Council of Small Business of Australia executive director Peter Strong said while he welcomes the government’s overall attitude towards small business, the Commission of Audit was predictable and tailored towards larger companies.

“I thought the whole thing was boring,” he said. “The issue here was there was no identity between a small business and how they do things and other people. The government’s doing a very good job in the small business area but I am disappointed in the report. It’s missed a lot of opportunities.”

Strong said he would have liked the report to acknowledge the vital role SMEs play in the economy.

“We are the ones who earn the revenue that runs the country,” he said. “We are also the ones who do the innovation that increases productivity.”

In its report, the commission recommends the Commonwealth “wind back its involvement in the vocational education and training sector”. The report suggests abolishing all Commonwealth vocational education and training programs, including the National Workforce Development Fund and Commonwealth support for apprentices.

“I’m really confused by that,” says Strong. “We’re trying to have an agenda across all states. We want the national apprenticeship system so that when you move across the country you don’t have to get new licences and work out if you can go out and do the job.”

Strong says he doesn’t want to see a situation where a carpenter who has trained in Victoria doesn’t get employed in NSW because employers don’t like another state’s training system.

Industry groups have also been critical of the recommendations to eliminate government assistance for exporters. The report suggests closing the Export Market Development program, the Export Finance and Industry Corporation, ending tourism grants and cutting funding to Austrade and Tourism Australia. 

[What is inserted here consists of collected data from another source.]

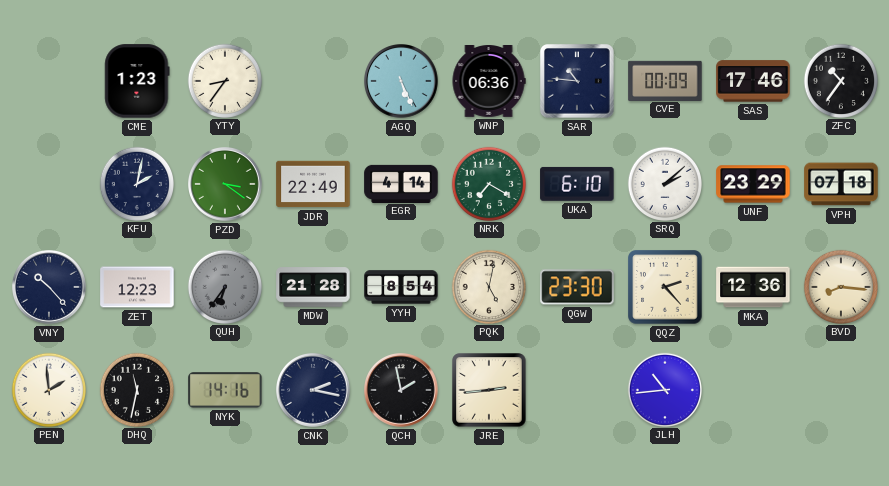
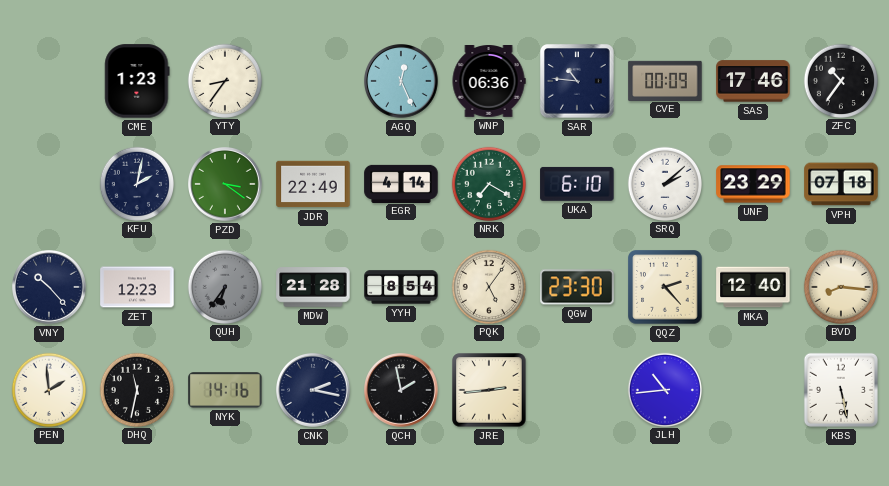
AGQ: 5:26 -> 12:26
PQK: 5:02 -> 5:06
MKA: 12:36 -> 12:40
KBS: none -> 5:28
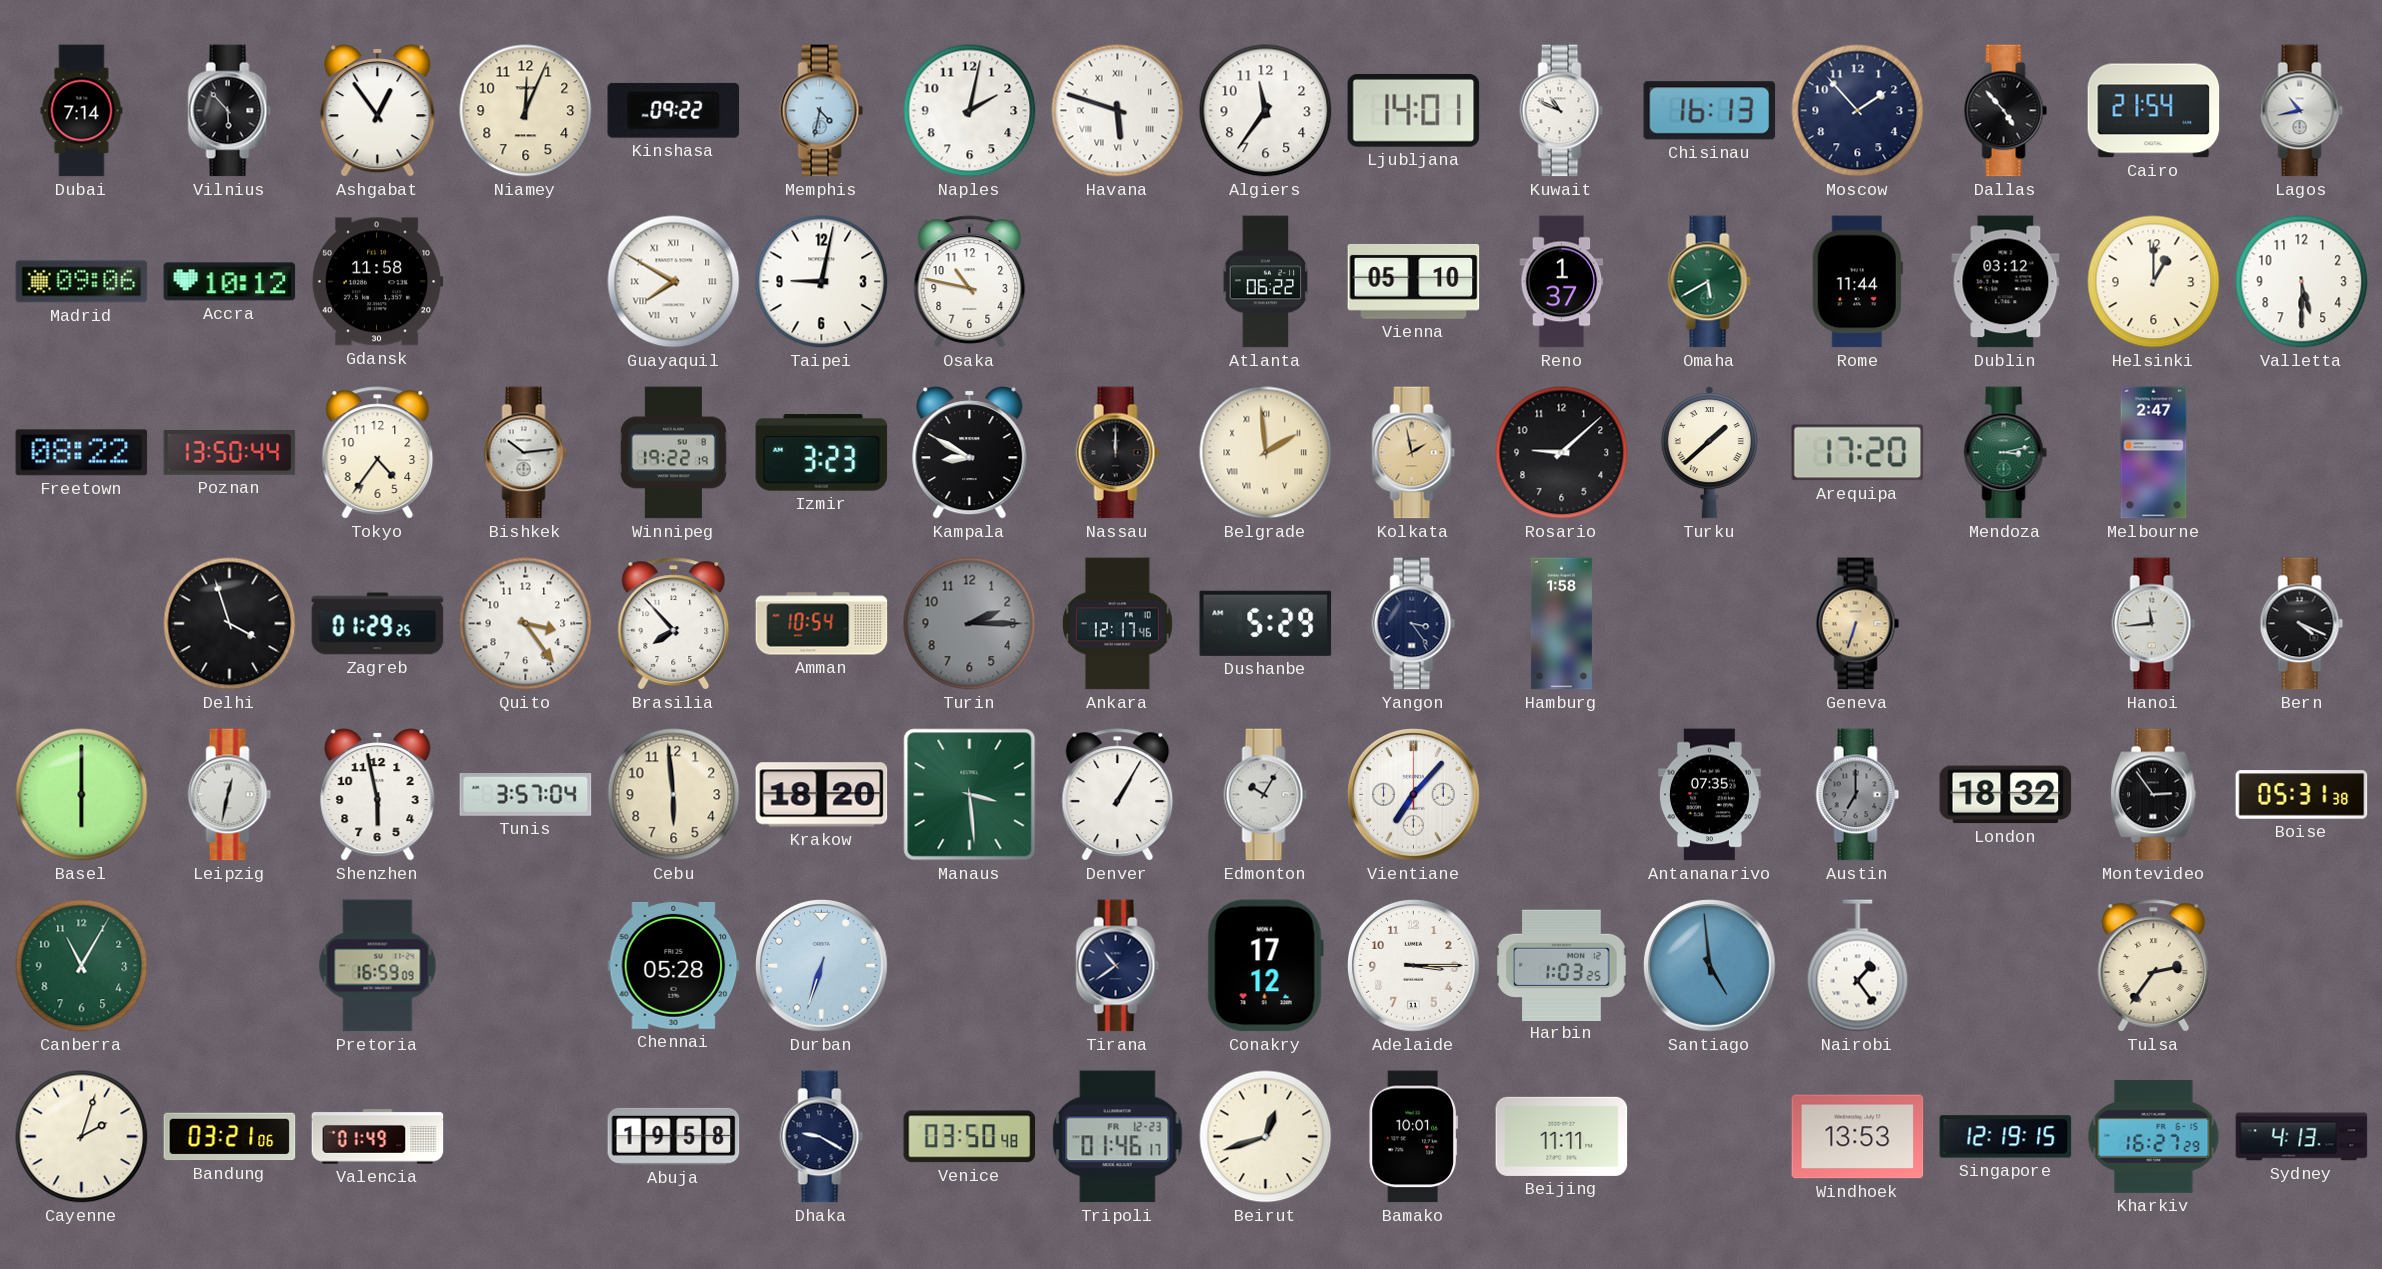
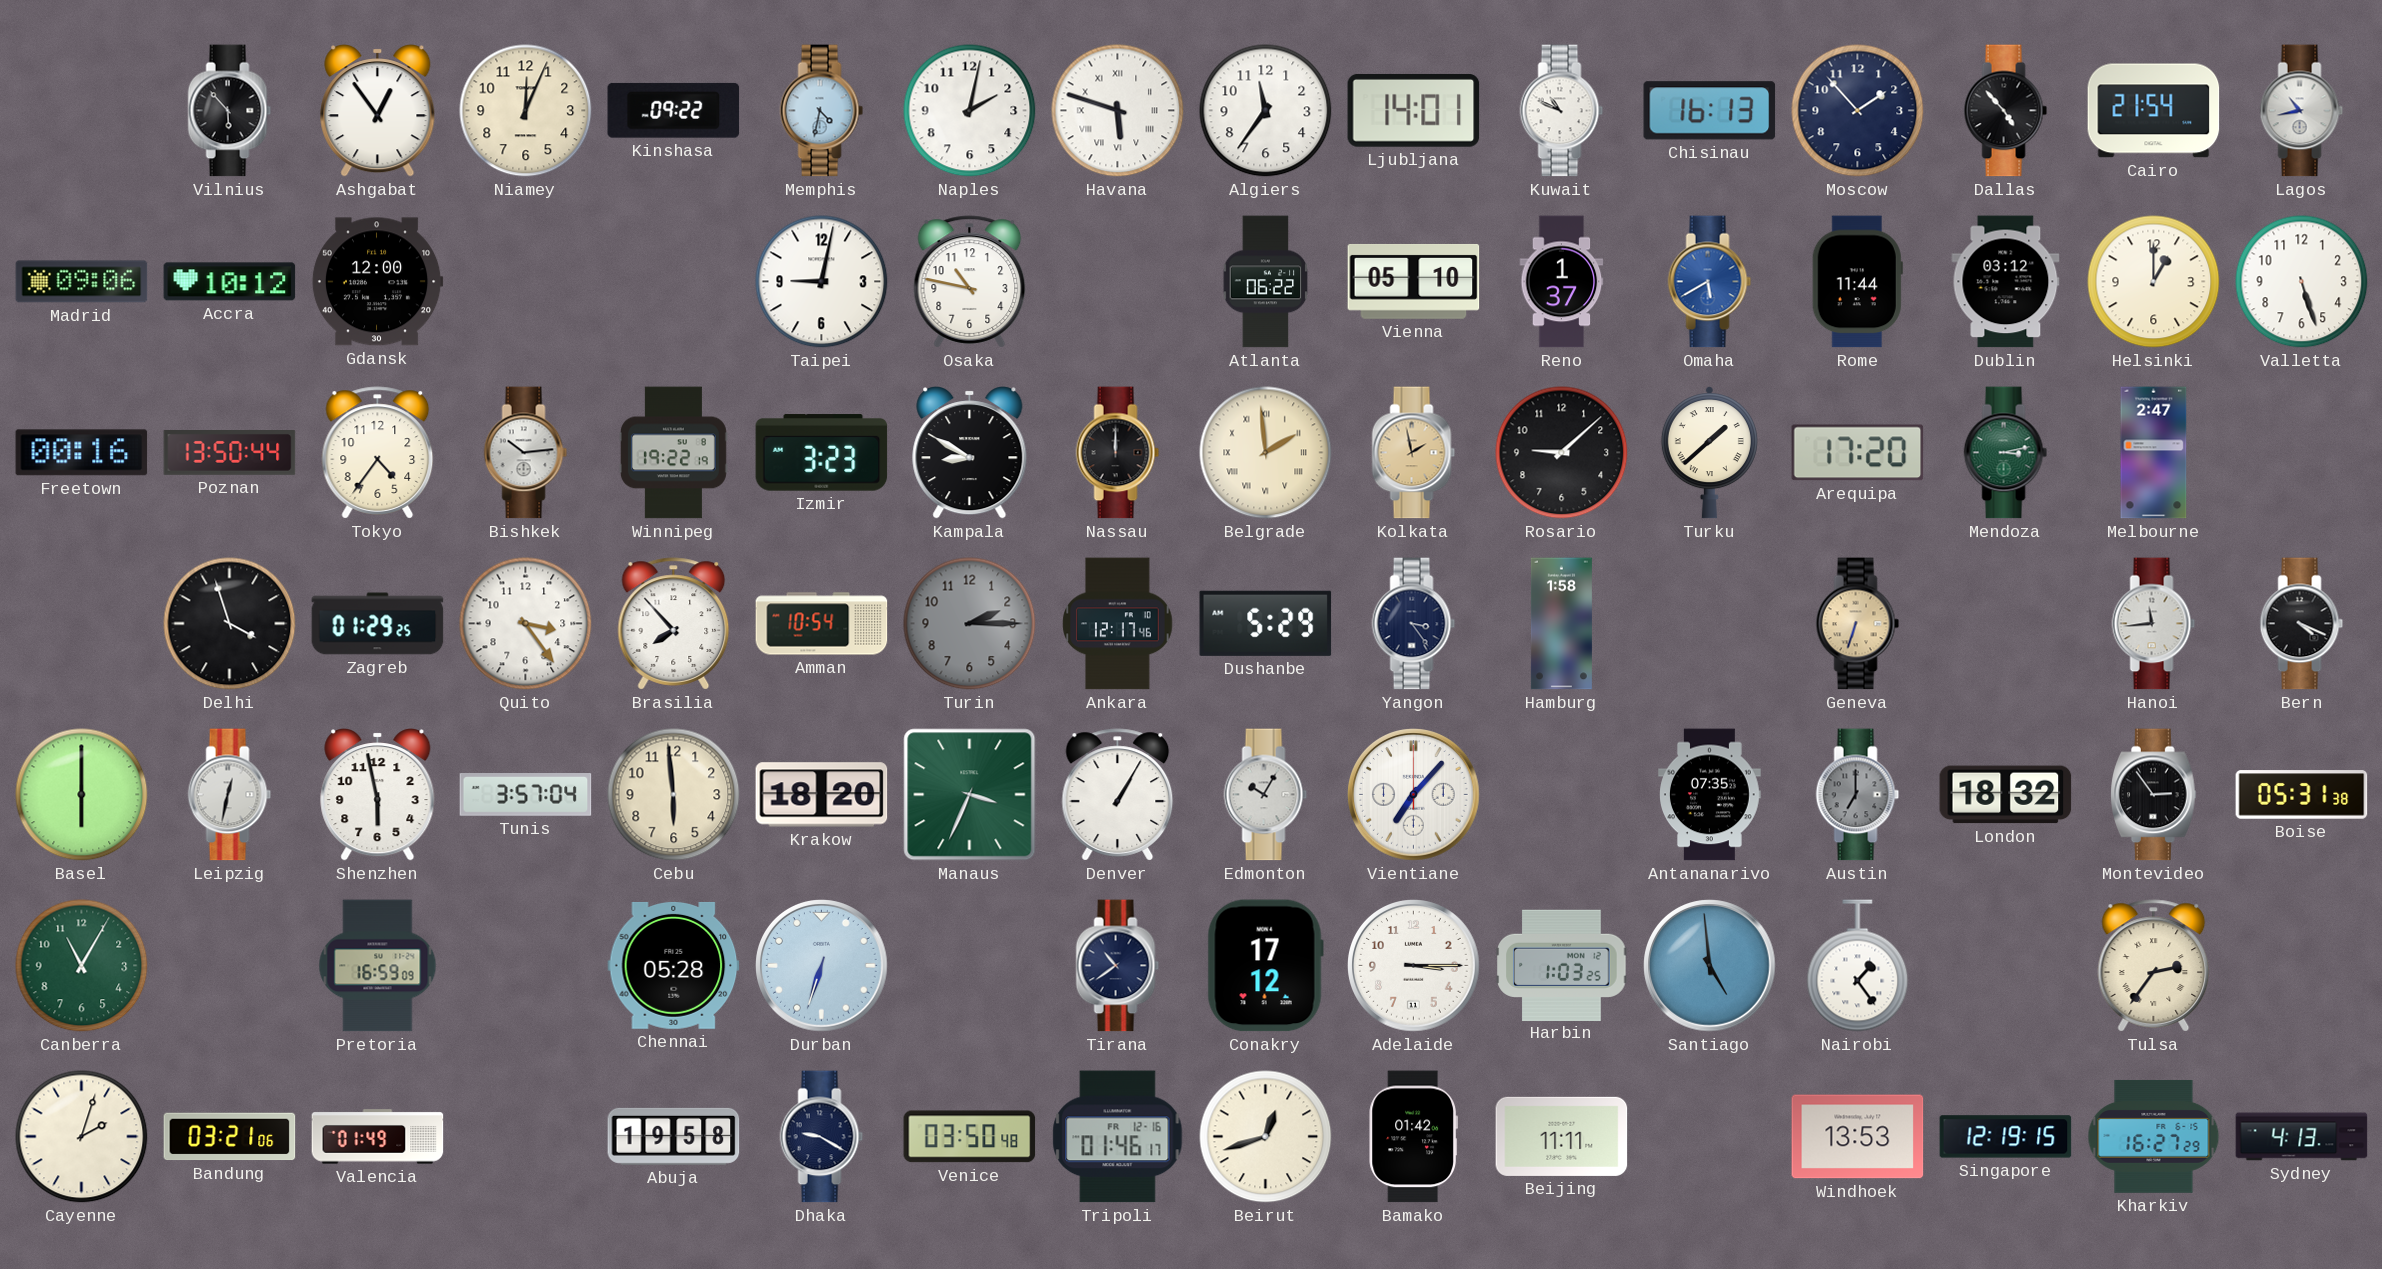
Dubai: 7:14 -> none
Gdansk: 11:58 -> 12:00
Guayaquil: 7:50 -> none
Omaha dial: green -> blue
Valletta: 5:30 -> 5:27
Freetown: 08:22 -> 00:16
Manaus: 3:29 -> 3:34
Tripoli date: FR 12-23 -> FR 12-16
Bamako: 10:01 -> 01:42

The report also recommends raising the pension age to 70 by the 2050s and including the family home when means testing eligibility for the pension.

David Knowles, partner at Pitcher Partners, says while he welcomes the report he has some concerns about how potential changes to superannuation and the aged pension will affect business owners.

“Australian business people have been investing in good faith in their businesses over their lifetime knowing that the family home was outside the net,” he said. “This is a game changer. It means people may have to sell the family home or borrow against it to fund their retirement. This is particularly concerning given that the retirement age will increase to 70.”

However, Paul Drum, head of policy at CPA Australia, says the report is a “very important element of a bigger picture”.

“It’s important to remember that it is a consultant’s report and not government policy,” he said.

When asked about the timing of the report’s release, Drum said CPA Australia thinks “it’s important for all good businesses to do a stocktake of their expenses”.